▶ DIRECTIONS FOR THIS TASK:
Look below for the line that has "Untuk Finishing Kusen Kayu". Set down the lines from there through the line that has "JANANAS 2017", exactly as written.

+-------+

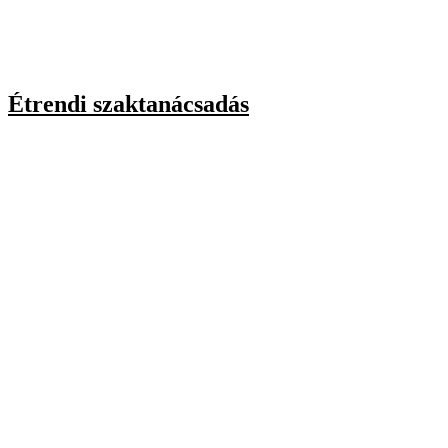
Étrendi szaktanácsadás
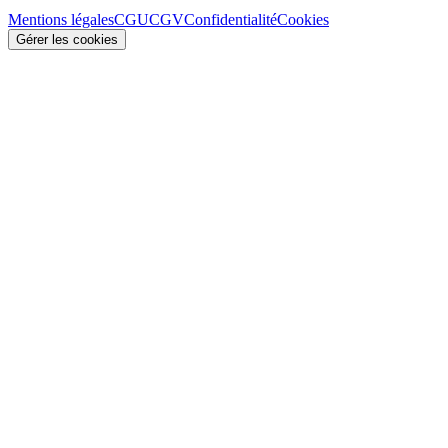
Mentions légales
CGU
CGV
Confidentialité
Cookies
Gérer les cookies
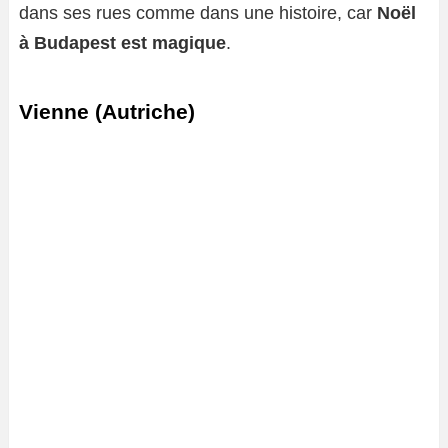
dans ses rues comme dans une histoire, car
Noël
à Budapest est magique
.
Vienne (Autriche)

+-------+

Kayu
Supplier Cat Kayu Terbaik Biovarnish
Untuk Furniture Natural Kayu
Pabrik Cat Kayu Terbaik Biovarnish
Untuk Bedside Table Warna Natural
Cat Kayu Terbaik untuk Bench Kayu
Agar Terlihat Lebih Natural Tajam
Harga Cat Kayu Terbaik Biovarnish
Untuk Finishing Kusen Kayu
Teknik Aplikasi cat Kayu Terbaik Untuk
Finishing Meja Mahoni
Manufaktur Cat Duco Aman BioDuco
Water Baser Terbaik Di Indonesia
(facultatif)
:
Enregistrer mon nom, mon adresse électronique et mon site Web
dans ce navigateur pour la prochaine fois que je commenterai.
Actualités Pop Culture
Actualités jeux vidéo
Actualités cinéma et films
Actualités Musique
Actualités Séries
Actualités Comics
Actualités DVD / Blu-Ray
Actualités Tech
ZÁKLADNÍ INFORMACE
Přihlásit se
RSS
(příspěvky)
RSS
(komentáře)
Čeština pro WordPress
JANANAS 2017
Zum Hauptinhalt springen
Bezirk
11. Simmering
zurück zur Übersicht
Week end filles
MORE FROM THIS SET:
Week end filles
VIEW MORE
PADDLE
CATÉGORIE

+-------+

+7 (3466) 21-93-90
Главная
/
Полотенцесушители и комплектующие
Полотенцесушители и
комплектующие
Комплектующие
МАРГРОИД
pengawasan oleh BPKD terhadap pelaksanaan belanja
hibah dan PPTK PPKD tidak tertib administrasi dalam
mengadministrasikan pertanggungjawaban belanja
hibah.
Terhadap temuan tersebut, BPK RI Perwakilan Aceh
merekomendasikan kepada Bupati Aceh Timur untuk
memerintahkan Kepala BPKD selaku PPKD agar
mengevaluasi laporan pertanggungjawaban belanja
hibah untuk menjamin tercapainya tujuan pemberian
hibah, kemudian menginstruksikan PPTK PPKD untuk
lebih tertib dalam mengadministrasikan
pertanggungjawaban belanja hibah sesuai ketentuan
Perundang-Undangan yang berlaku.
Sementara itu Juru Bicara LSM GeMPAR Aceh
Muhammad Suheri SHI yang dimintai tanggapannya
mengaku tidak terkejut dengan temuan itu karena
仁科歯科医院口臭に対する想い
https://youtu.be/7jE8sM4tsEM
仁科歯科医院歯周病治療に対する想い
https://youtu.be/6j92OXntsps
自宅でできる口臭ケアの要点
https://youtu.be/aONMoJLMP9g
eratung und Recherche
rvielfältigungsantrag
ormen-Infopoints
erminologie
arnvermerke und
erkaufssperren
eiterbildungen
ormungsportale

+-------+

▶ ANSWER TO THIS TASK:
Untuk Finishing Kusen Kayu
Teknik Aplikasi cat Kayu Terbaik Untuk
Finishing Meja Mahoni
Manufaktur Cat Duco Aman BioDuco
Water Baser Terbaik Di Indonesia
(facultatif)
:
Enregistrer mon nom, mon adresse électronique et mon site Web
dans ce navigateur pour la prochaine fois que je commenterai.
Actualités Pop Culture
Actualités jeux vidéo
Actualités cinéma et films
Actualités Musique
Actualités Séries
Actualités Comics
Actualités DVD / Blu-Ray
Actualités Tech
ZÁKLADNÍ INFORMACE
Přihlásit se
RSS
(příspěvky)
RSS
(komentáře)
Čeština pro WordPress
JANANAS 2017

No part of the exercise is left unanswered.